[Exercise aim] What is the number of lines in the data that include the string "составе"? Give it by itself.
---- Records for the task
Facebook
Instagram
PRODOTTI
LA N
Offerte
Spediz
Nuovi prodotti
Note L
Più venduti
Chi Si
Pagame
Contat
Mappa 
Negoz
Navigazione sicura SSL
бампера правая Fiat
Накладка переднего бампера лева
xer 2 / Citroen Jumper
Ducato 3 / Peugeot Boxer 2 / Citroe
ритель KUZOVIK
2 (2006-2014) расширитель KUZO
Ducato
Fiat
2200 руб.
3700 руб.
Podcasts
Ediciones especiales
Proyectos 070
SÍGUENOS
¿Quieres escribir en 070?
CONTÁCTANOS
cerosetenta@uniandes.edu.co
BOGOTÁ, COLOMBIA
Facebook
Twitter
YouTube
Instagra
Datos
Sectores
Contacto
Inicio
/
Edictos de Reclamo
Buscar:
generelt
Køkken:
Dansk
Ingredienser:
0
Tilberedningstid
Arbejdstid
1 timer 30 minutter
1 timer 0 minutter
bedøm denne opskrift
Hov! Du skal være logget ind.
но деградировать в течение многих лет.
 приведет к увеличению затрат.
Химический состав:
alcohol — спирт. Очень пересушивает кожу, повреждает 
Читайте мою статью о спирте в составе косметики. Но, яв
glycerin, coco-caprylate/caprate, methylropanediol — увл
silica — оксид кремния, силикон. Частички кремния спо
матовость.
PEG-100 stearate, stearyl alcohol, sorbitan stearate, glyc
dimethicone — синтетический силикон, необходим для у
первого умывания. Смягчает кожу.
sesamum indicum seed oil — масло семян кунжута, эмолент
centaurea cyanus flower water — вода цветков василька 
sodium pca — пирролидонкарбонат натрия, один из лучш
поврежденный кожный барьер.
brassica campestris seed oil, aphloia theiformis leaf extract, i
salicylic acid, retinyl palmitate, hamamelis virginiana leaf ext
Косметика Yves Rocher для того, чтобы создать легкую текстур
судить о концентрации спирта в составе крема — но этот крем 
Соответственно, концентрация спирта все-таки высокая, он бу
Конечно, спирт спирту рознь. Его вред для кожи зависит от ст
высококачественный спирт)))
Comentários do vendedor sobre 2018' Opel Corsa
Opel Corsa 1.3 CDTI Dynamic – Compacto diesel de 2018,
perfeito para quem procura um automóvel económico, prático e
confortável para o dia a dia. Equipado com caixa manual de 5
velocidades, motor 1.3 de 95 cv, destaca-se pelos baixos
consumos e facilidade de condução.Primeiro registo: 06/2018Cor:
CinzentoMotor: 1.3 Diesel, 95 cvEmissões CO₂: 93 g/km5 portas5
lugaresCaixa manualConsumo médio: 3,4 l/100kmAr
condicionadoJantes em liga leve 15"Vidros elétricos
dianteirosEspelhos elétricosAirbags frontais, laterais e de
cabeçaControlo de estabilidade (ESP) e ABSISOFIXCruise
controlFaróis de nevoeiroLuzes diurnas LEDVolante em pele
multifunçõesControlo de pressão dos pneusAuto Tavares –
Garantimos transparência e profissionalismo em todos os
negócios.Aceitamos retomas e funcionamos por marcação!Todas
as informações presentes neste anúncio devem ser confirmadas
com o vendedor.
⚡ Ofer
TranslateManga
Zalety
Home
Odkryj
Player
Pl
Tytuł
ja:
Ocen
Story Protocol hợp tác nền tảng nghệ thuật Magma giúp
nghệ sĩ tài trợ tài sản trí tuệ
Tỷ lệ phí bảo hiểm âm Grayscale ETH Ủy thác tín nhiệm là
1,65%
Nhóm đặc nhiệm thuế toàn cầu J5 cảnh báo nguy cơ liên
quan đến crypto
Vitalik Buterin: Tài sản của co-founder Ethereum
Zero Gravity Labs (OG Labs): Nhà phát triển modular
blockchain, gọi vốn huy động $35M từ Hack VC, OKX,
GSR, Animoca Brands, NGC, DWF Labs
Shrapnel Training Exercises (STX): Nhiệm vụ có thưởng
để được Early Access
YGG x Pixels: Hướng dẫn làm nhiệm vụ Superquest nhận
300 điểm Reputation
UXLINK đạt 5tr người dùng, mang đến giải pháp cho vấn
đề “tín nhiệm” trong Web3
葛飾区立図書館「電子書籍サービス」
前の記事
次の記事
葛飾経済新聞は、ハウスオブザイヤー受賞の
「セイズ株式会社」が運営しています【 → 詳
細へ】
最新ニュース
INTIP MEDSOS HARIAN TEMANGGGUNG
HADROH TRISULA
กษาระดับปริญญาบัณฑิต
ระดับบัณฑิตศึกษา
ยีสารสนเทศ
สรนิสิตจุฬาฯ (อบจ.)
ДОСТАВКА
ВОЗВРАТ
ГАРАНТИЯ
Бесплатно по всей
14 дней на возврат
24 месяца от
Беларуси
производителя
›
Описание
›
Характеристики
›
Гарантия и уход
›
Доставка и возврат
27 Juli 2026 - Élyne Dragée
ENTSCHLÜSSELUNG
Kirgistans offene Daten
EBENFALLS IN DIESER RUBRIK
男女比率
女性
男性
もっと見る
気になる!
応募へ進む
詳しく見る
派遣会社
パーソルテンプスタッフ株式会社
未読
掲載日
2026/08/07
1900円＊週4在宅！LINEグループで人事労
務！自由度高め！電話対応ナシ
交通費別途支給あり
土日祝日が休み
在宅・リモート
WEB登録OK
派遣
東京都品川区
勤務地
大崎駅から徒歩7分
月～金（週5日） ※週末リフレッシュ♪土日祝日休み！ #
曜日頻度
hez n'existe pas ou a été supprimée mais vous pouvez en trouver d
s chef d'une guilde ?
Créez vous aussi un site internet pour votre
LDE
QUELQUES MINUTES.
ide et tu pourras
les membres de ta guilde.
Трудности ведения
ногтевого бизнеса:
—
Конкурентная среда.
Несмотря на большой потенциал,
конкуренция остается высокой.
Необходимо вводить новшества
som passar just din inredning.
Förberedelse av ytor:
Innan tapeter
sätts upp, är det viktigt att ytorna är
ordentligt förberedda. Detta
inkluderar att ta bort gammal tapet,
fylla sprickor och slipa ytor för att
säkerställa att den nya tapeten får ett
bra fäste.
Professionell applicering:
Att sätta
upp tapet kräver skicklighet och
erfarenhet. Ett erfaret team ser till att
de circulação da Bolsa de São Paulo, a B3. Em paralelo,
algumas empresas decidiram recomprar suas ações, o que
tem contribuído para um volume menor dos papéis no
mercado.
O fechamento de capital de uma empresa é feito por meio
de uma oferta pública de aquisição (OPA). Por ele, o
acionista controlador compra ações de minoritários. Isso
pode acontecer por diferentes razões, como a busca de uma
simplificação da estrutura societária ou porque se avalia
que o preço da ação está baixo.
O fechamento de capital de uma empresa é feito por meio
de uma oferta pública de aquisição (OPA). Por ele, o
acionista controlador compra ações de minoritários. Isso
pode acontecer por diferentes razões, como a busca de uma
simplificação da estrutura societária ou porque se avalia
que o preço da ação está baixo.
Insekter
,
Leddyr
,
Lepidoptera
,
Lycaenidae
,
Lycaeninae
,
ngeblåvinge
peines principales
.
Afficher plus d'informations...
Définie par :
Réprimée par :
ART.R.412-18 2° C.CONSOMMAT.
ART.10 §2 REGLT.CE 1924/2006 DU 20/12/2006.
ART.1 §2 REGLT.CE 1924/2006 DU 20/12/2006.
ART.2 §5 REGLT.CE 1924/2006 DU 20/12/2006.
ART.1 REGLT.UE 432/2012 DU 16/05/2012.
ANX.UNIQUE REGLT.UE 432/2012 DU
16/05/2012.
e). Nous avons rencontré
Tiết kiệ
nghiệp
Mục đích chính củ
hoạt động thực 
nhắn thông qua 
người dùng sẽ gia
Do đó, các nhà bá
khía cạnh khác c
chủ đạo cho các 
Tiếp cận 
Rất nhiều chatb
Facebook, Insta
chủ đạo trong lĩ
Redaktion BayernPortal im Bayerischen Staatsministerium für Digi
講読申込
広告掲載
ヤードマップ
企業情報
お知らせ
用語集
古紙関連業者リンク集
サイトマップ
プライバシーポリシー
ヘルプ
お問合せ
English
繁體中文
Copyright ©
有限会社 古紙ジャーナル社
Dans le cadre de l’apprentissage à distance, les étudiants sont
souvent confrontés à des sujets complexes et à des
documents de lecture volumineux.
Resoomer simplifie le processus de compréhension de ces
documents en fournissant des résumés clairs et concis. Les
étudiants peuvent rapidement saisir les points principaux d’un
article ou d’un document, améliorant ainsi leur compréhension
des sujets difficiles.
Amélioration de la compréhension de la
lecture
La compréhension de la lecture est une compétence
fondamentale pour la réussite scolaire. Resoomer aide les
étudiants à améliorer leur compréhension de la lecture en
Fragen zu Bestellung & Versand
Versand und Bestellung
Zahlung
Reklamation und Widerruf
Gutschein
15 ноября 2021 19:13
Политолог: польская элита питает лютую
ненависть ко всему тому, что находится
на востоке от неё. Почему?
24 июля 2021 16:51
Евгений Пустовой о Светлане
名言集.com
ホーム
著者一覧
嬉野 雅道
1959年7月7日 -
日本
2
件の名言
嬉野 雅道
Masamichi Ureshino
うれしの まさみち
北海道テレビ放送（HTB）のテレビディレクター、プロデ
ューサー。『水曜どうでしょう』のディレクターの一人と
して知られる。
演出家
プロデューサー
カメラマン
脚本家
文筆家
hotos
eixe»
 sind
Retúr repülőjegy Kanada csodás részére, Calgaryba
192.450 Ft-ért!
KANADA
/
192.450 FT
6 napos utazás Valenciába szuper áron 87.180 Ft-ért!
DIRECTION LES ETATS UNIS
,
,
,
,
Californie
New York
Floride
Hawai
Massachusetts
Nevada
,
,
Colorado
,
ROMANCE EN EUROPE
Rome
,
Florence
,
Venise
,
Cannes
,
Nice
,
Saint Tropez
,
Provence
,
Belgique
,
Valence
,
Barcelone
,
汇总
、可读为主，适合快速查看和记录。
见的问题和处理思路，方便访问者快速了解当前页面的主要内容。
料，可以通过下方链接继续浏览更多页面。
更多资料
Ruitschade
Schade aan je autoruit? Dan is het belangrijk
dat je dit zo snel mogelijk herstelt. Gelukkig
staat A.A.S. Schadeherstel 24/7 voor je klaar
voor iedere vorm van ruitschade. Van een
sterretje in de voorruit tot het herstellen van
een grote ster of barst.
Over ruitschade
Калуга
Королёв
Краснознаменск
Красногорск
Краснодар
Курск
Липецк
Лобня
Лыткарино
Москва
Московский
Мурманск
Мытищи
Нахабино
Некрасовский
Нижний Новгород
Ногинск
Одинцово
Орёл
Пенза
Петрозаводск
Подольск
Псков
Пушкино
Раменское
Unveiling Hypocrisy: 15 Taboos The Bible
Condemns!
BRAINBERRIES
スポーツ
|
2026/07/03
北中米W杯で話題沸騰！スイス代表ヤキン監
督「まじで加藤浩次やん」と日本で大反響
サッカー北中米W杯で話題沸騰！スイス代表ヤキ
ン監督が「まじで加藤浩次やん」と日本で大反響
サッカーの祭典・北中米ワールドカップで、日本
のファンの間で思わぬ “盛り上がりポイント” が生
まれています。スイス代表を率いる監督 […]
--------
[Answer space] 2